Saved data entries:
========================================
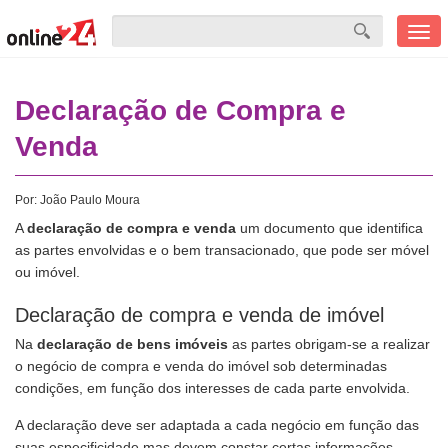
Men
mobi
Declaração de Compra e
Venda
Por:
João Paulo Moura
A
declaração de compra e venda
um documento que identifica
as partes envolvidas e o bem transacionado, que pode ser móvel
ou imóvel.
Declaração de compra e venda de imóvel
Na
declaração de bens imóveis
as partes obrigam-se a realizar
o negócio de compra e venda do imóvel sob determinadas
condições, em função dos interesses de cada parte envolvida.
A declaração deve ser adaptada a cada negócio em função das
suas especificidade mas devem constar certas informações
========================================
About this task: Give back each line above verbatim, dropping every picture.

Task output:
Men
mobi
Declaração de Compra e
Venda
Por:
João Paulo Moura
A
declaração de compra e venda
um documento que identifica
as partes envolvidas e o bem transacionado, que pode ser móvel
ou imóvel.
Declaração de compra e venda de imóvel
Na
declaração de bens imóveis
as partes obrigam-se a realizar
o negócio de compra e venda do imóvel sob determinadas
condições, em função dos interesses de cada parte envolvida.
A declaração deve ser adaptada a cada negócio em função das
suas especificidade mas devem constar certas informações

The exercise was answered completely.